[The task]
Work through the data below and state how many lines contain "différents", giving that number alone.

*** Opening Recorded information ***

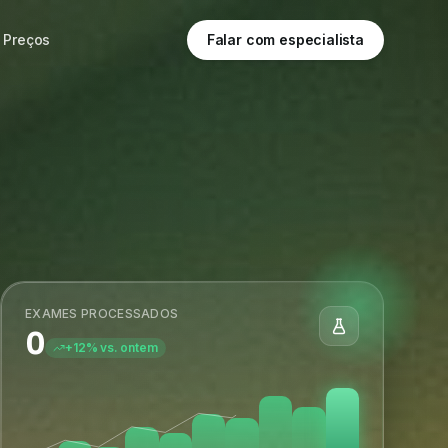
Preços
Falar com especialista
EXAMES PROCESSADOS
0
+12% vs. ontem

*** Closing Recorded information ***
*** Opening Recorded information ***

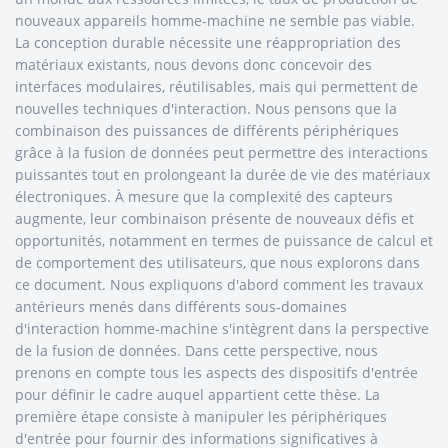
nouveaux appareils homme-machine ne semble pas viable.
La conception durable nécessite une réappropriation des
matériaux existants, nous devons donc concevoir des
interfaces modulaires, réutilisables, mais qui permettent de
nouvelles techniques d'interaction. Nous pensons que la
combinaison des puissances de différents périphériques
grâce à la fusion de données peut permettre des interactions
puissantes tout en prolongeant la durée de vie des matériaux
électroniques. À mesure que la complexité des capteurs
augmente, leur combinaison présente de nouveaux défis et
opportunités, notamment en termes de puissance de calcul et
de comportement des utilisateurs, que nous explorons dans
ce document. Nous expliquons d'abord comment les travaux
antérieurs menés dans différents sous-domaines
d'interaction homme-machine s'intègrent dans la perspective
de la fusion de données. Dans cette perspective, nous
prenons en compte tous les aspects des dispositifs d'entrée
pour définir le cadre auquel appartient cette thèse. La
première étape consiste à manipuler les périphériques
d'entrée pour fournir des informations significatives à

*** Closing Recorded information ***

[Output of the task]
2